All that is wanted is the exact text of the lines below from the one with "Exhibitions" through the one with "fectly ripe, natural", inclusive, minus any pictures.
☆ ☆ ☆ ☆ ☆ ☆ ☆
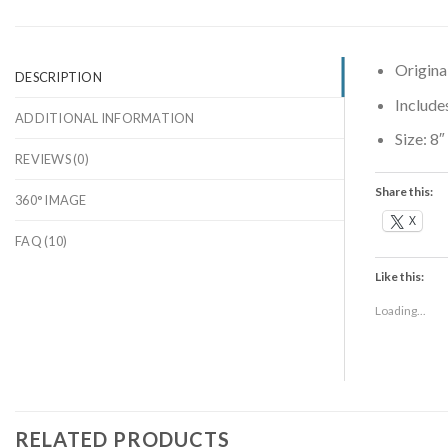
Origina
DESCRIPTION
Include
ADDITIONAL INFORMATION
Size:
8″
REVIEWS (0)
Share this:
360° IMAGE
X
FAQ (10)
Like this:
Loading...
RELATED PRODUCTS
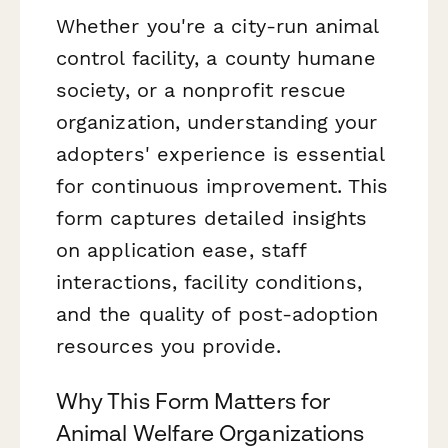
Whether you're a city-run animal
control facility, a county humane
society, or a nonprofit rescue
organization, understanding your
adopters' experience is essential
for continuous improvement. This
form captures detailed insights
on application ease, staff
interactions, facility conditions,
and the quality of post-adoption
resources you provide.
Why This Form Matters for
Animal Welfare Organizations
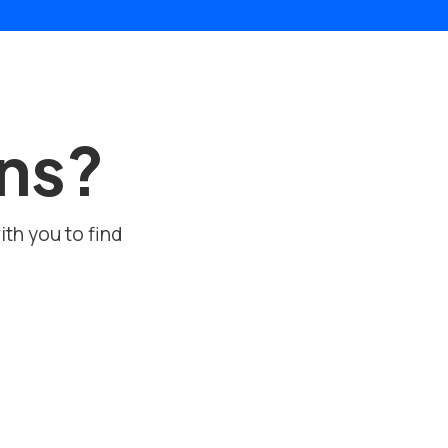
ons?
ith you to find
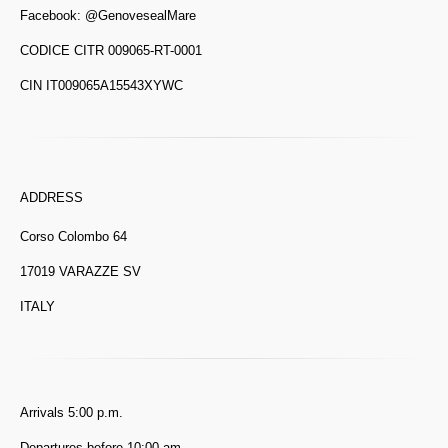
Facebook:
@GenovesealMare
CODICE CITR 009065-RT-0001
CIN IT009065A15543XYWC
ADDRESS
Corso Colombo 64
17019 VARAZZE SV
ITALY
Arrivals 5:00 p.m.
Departures before 10:00 am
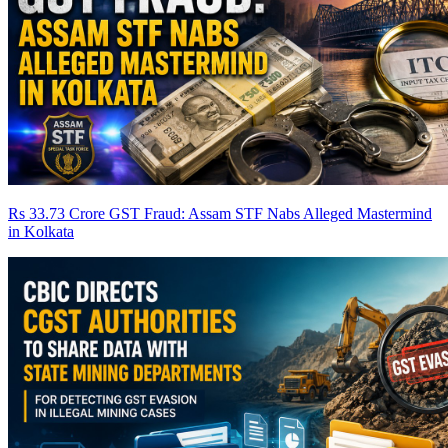
Rs 33.73 Crore GST Fraud: Assam STF Nabs Alleged Mastermind
in Kolkata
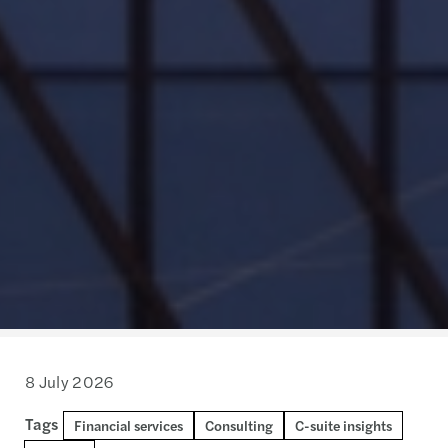
8 July 2026
Tags
Financial services
Consulting
C-suite insights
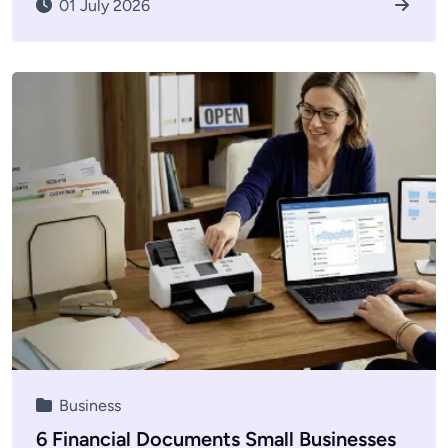
01 July 2026
Business
6 Financial Documents Small Businesses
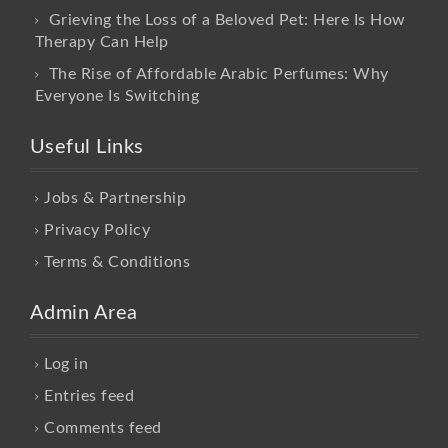
Grieving the Loss of a Beloved Pet: Here Is How
Therapy Can Help
The Rise of Affordable Arabic Perfumes: Why
Everyone Is Switching
Useful Links
Jobs & Partnership
Privacy Policy
Terms & Conditions
Admin Area
Log in
Entries feed
Comments feed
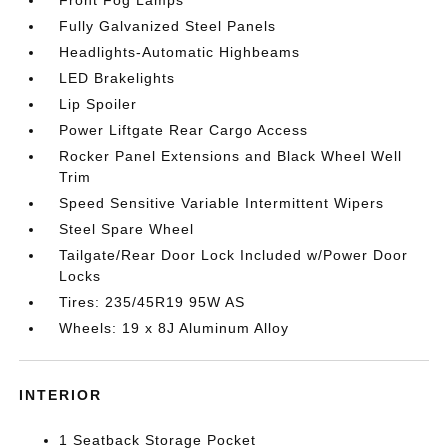
Fully Galvanized Steel Panels
Headlights-Automatic Highbeams
LED Brakelights
Lip Spoiler
Power Liftgate Rear Cargo Access
Rocker Panel Extensions and Black Wheel Well
Trim
Speed Sensitive Variable Intermittent Wipers
Steel Spare Wheel
Tailgate/Rear Door Lock Included w/Power Door
Locks
Tires: 235/45R19 95W AS
Wheels: 19 x 8J Aluminum Alloy
INTERIOR
1 Seatback Storage Pocket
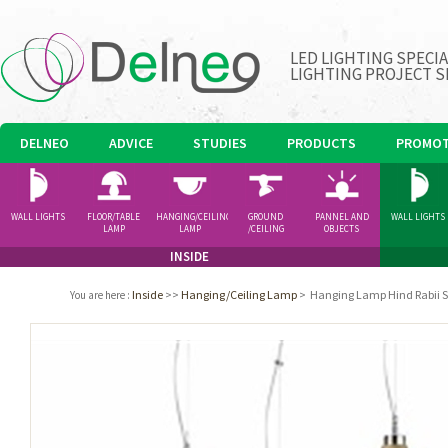
LED LIGHTING SPECI
LIGHTING PROJECT S
DELNEO
ADVICE
STUDIES
PRODUCTS
PROMOT
WALL LIGHTS
FLOOR/TABLE
HANGING/CEILING
GROUND
PANNEL AND
WALL LIGHTS
LAMP
LAMP
/CEILING
OBJECTS
SPOTLIGHT
INSIDE
Inside
>>
Hanging/Ceiling Lamp
>
Hanging Lamp Hind Rabii 
You are here
:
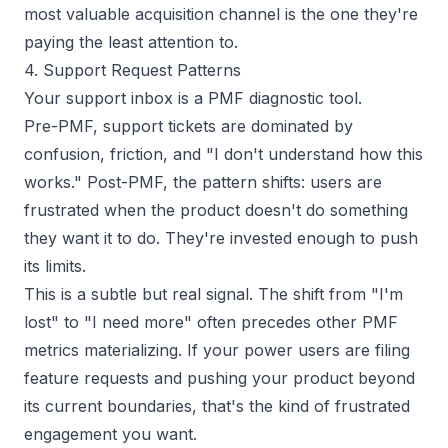
most valuable acquisition channel is the one they're
paying the least attention to.
4. Support Request Patterns
Your support inbox is a PMF diagnostic tool.
Pre-PMF, support tickets are dominated by
confusion, friction, and "I don't understand how this
works." Post-PMF, the pattern shifts: users are
frustrated when the product
doesn't
do something
they want it to do. They're invested enough to push
its limits.
This is a subtle but real signal. The shift from "I'm
lost" to "I need more" often precedes other PMF
metrics materializing. If your power users are filing
feature requests and pushing your product beyond
its current boundaries, that's the kind of frustrated
engagement you want.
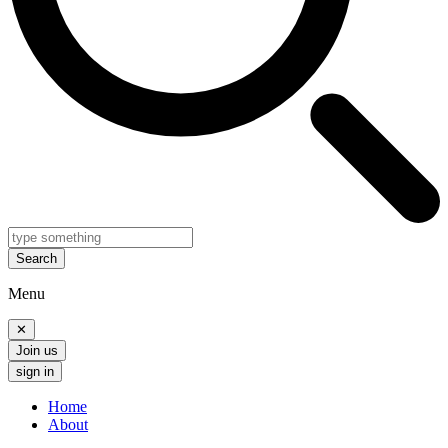
Search
Menu
✕
Join us
sign in
Home
About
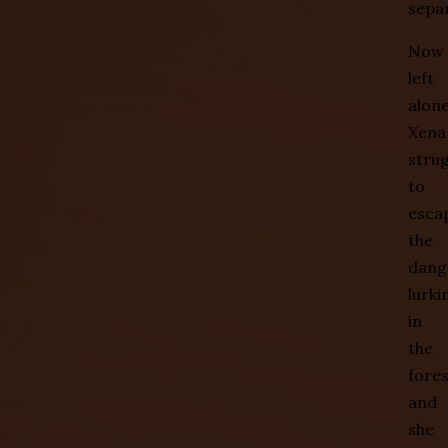
sepa
Now
left
alone
Xena
stru
to
esca
the
dang
lurki
in
the
fores
and
she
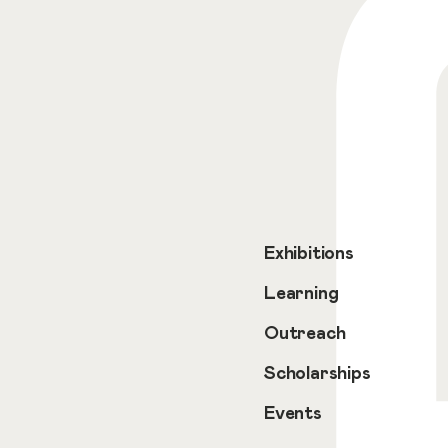
Exhibitions
Learning
Outreach
Scholarships
Events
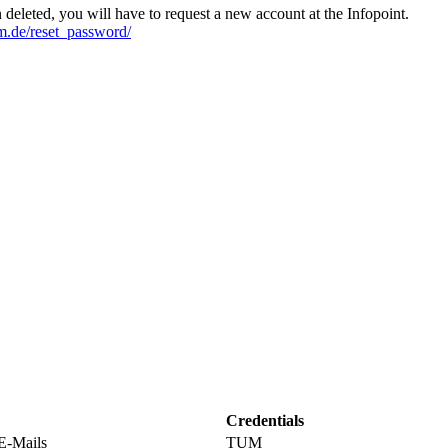
n deleted, you will have to request a new account at the Infopoint.
tum.de/reset_password/
Credentials
 E-Mails
TUM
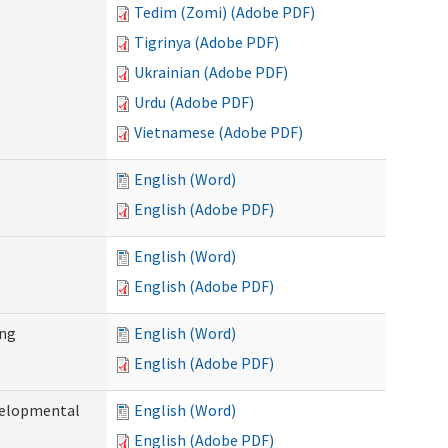
Tedim (Zomi) (Adobe PDF)
Tigrinya (Adobe PDF)
Ukrainian (Adobe PDF)
Urdu (Adobe PDF)
Vietnamese (Adobe PDF)
English (Word)
English (Adobe PDF)
English (Word)
English (Adobe PDF)
ing
English (Word)
English (Adobe PDF)
evelopmental
English (Word)
English (Adobe PDF)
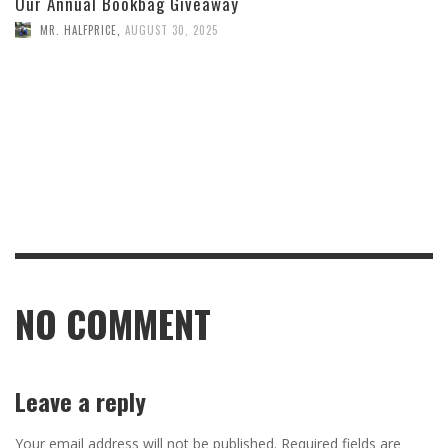
Our Annual Bookbag Giveaway
MR. HALFPRICE
,
AUGUST 30, 2025
NO COMMENT
Leave a reply
Your email address will not be published.
Required fields are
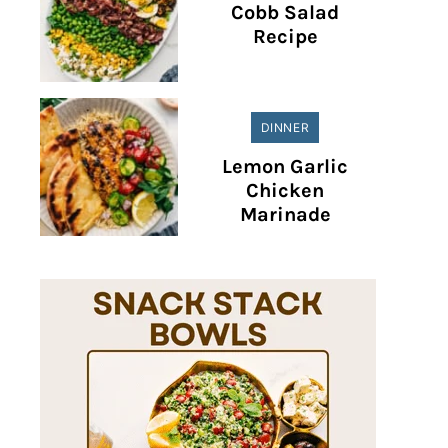
Cobb Salad
Recipe
DINNER
Lemon Garlic
Chicken
Marinade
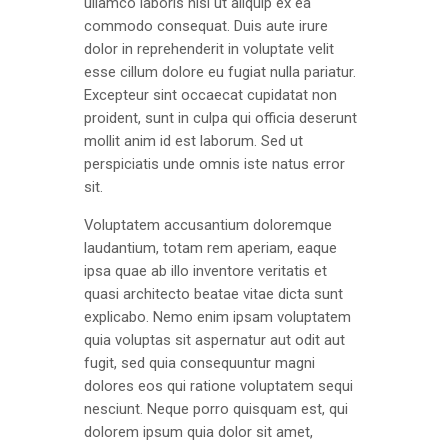
ullamco laboris nisi ut aliquip ex ea
commodo consequat. Duis aute irure
dolor in reprehenderit in voluptate velit
esse cillum dolore eu fugiat nulla pariatur.
Excepteur sint occaecat cupidatat non
proident, sunt in culpa qui officia deserunt
mollit anim id est laborum. Sed ut
perspiciatis unde omnis iste natus error
sit.
Voluptatem accusantium doloremque
laudantium, totam rem aperiam, eaque
ipsa quae ab illo inventore veritatis et
quasi architecto beatae vitae dicta sunt
explicabo. Nemo enim ipsam voluptatem
quia voluptas sit aspernatur aut odit aut
fugit, sed quia consequuntur magni
dolores eos qui ratione voluptatem sequi
nesciunt. Neque porro quisquam est, qui
dolorem ipsum quia dolor sit amet,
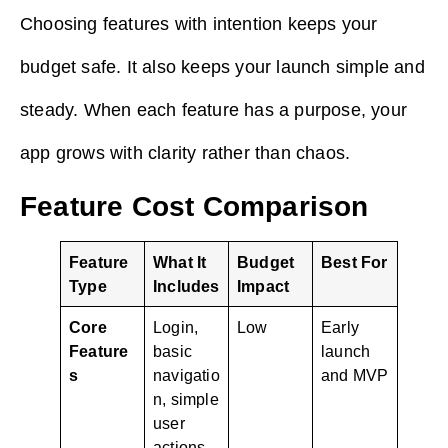
Choosing features with intention keeps your
budget safe. It also keeps your launch simple and
steady. When each feature has a purpose, your
app grows with clarity rather than chaos.
Feature Cost Comparison
Feature
What It
Budget
Best For
Type
Includes
Impact
Core
Login,
Low
Early
Feature
basic
launch
s
navigatio
and MVP
n, simple
user
actions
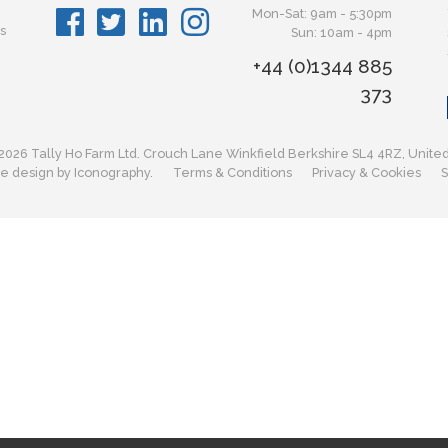
Mon-Sat: 9am - 5:30pm
s
Sun: 10am - 4pm
+44 (0)1344 885
373
2026 Tally Ho Farm Ltd. Crouch Lane Winkfield Berkshire SL4 4RZ, Unite
e design by Iconography.
Terms & Conditions
Privacy & Cookies
S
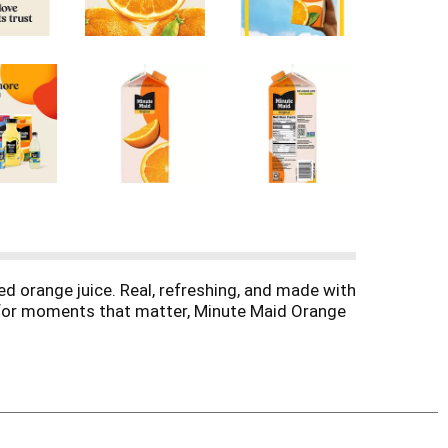
ed orange juice. Real, refreshing, and made with
de for moments that matter, Minute Maid Orange
fectly ripe, natural oranges, it's authentically
g that make this classic juice a favorite for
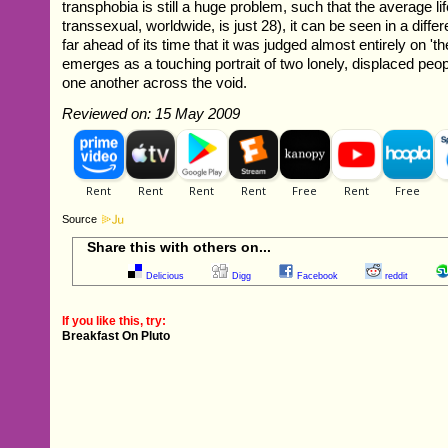
transphobia is still a huge problem, such that the average li
transsexual, worldwide, is just 28), it can be seen in a diffe
far ahead of its time that it was judged almost entirely on 'th
emerges as a touching portrait of two lonely, displaced peop
one another across the void.
Reviewed on: 15 May 2009
Source
Share this with others on...
Delicious
Digg
Facebook
reddit
If you like this, try:
Breakfast On Pluto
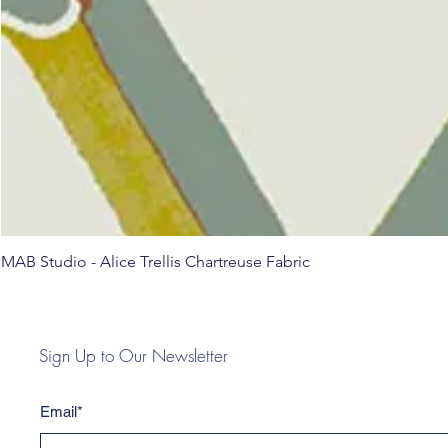
MAB Studio - Alice Trellis Chartreuse Fabric
Sign Up to Our Newsletter
Email*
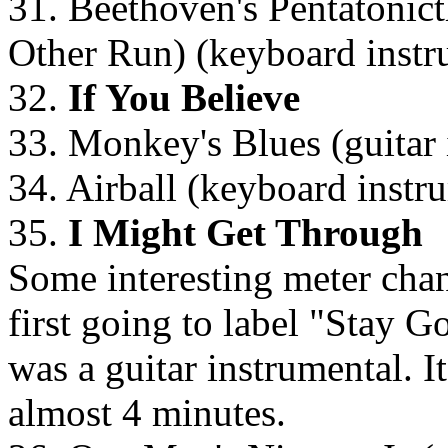
31. Beethoven's Pentatonict
Other Run) (keyboard instr
32.
If You Believe
33. Monkey's Blues (guitar 
34. Airball (keyboard instr
35.
I Might Get Through
Some interesting meter chan
first going to label "Stay G
was a guitar instrumental. I
almost 4 minutes.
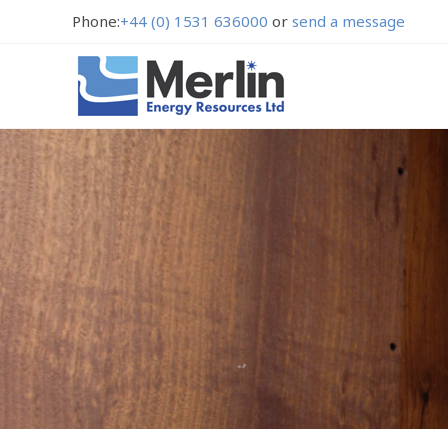
Phone:
+44 (0) 1531 636000
or
send a message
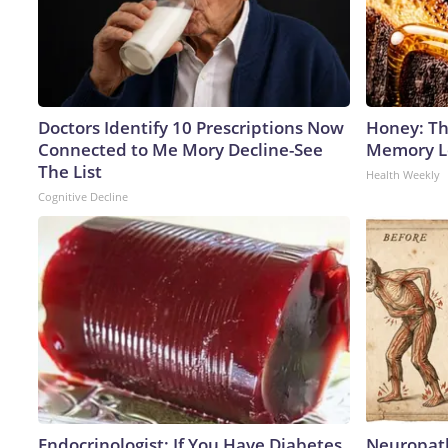
Doctors Identify 10 Prescriptions Now
Honey: Th
Connected to Me Mory Decline-See
Memory Lo
The List
Health Weekly
Cognitive Decline
Endocrinologist: If You Have Diabetes,
Neuropath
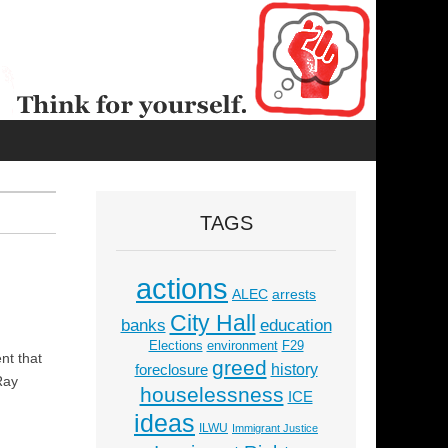
TAGS
actions
ALEC
arrests
City Hall
education
banks
Elections
environment
F29
nt that
greed
history
foreclosure
Ray
houselessness
ICE
ideas
ILWU
Immigrant Justice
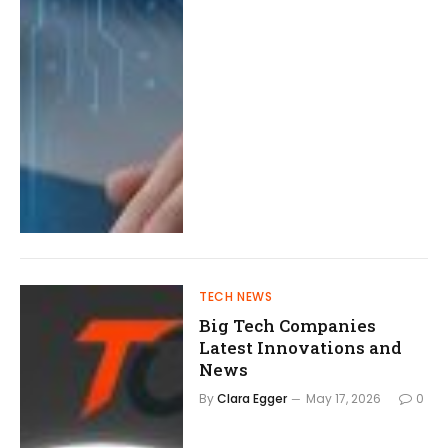
TECH NEWS
Big Tech Companies
Latest Innovations and
News
By
Clara Egger
May 17, 2026
0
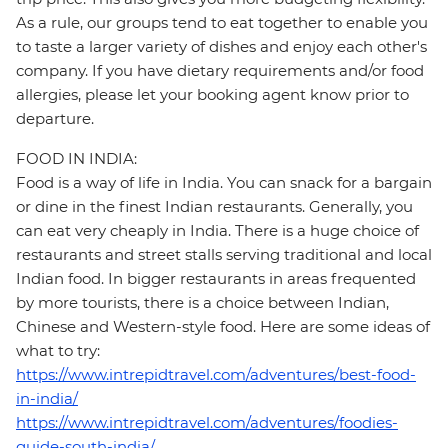
As a rule, our groups tend to eat together to enable you
to taste a larger variety of dishes and enjoy each other's
company. If you have dietary requirements and/or food
allergies, please let your booking agent know prior to
departure.
FOOD IN INDIA:
Food is a way of life in India. You can snack for a bargain
or dine in the finest Indian restaurants. Generally, you
can eat very cheaply in India. There is a huge choice of
restaurants and street stalls serving traditional and local
Indian food. In bigger restaurants in areas frequented
by more tourists, there is a choice between Indian,
Chinese and Western-style food. Here are some ideas of
what to try:
https://www.intrepidtravel.com/adventures/best-food-
in-india/
https://www.intrepidtravel.com/adventures/foodies-
guide-south-india/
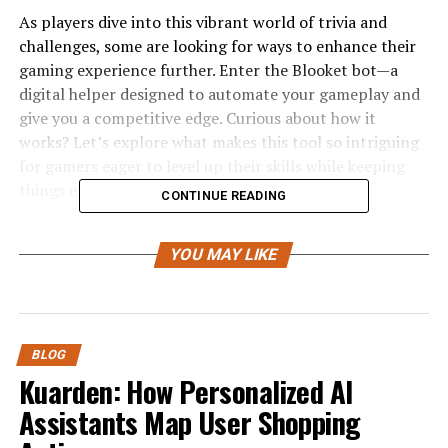
As players dive into this vibrant world of trivia and
challenges, some are looking for ways to enhance their
gaming experience further. Enter the Blooket bot—a
digital helper designed to automate your gameplay and
give you a competitive edge. Curious about how it
works? Let’s explore what makes this tool so intriguing
for gamers eager to level up their skills while keeping
things efficient!
CONTINUE READING
What is a Blooket Bot?
YOU MAY LIKE
A Blooket Bot is a specialized tool designed to enhance
your gameplay experience in the popular educational
game, Blooket. This automated program assists players
by performing
various tasks
within the game.
BLOG
Kuarden: How Personalized AI
With a Blooket Bot, users can streamline their actions,
Assistants Map User Shopping
making it easier to earn rewards and unlock new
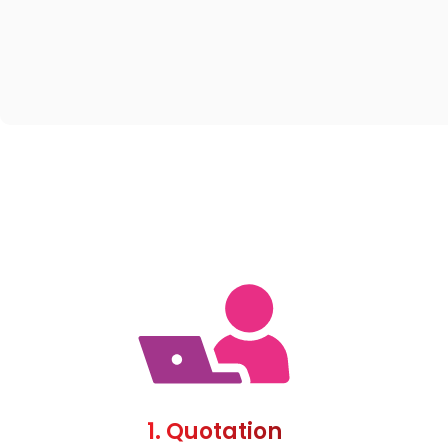
1. Quotation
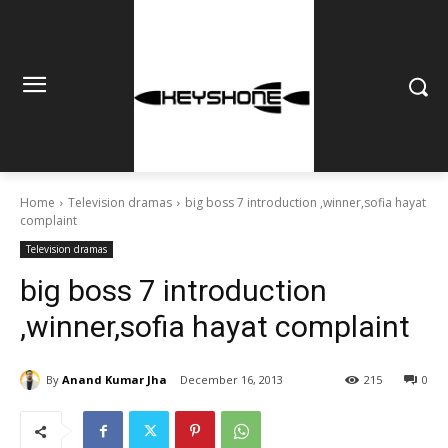
Home
Television dramas
big boss 7 introduction ,winner,sofia hayat
complaint
Television dramas
big boss 7 introduction
,winner,sofia hayat complaint
By
Anand Kumar Jha
December 16, 2013
215
0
☆ ☆ ☆ ☆ ☆ ☆ ☆
ANSWER —
Exhibitions
Learning
Outreach
Scholarships
Events
n deleted, you will have to request a new account at the Infopoint.
tum.de/reset_password/
Credentials
 E-Mails
TUM
Tedim (Zomi) (Adobe PDF)
Tigrinya (Adobe PDF)
Ukrainian (Adobe PDF)
Urdu (Adobe PDF)
Vietnamese (Adobe PDF)
English (Word)
English (Adobe PDF)
English (Word)
English (Adobe PDF)
ing
English (Word)
English (Adobe PDF)
evelopmental
English (Word)
English (Adobe PDF)
Our Annual Bookbag Giveaway
MR. HALFPRICE
,
AUGUST 30, 2025
NO COMMENT
Leave a reply
Your email address will not be published.
Required fields are
Cobb Salad
Recipe
DINNER
Lemon Garlic
Chicken
Marinade
ullamco laboris nisi ut aliquip ex ea
commodo consequat. Duis aute irure
dolor in reprehenderit in voluptate velit
esse cillum dolore eu fugiat nulla pariatur.
Excepteur sint occaecat cupidatat non
proident, sunt in culpa qui officia deserunt
mollit anim id est laborum. Sed ut
perspiciatis unde omnis iste natus error
sit.
Voluptatem accusantium doloremque
laudantium, totam rem aperiam, eaque
ipsa quae ab illo inventore veritatis et
quasi architecto beatae vitae dicta sunt
explicabo. Nemo enim ipsam voluptatem
quia voluptas sit aspernatur aut odit aut
fugit, sed quia consequuntur magni
dolores eos qui ratione voluptatem sequi
nesciunt. Neque porro quisquam est, qui
dolorem ipsum quia dolor sit amet,
Choosing features with intention keeps your
budget safe. It also keeps your launch simple and
steady. When each feature has a purpose, your
app grows with clarity rather than chaos.
Feature Cost Comparison
Feature
What It
Budget
Best For
Type
Includes
Impact
Core
Login,
Low
Early
Feature
basic
launch
s
navigatio
and MVP
n, simple
user
actions
Mon-Sat: 9am - 5:30pm
s
Sun: 10am - 4pm
+44 (0)1344 885
373
2026 Tally Ho Farm Ltd. Crouch Lane Winkfield Berkshire SL4 4RZ, Unite
e design by Iconography.
Terms & Conditions
Privacy & Cookies
S
ed orange juice. Real, refreshing, and made with
de for moments that matter, Minute Maid Orange
fectly ripe, natural oranges, it's authentically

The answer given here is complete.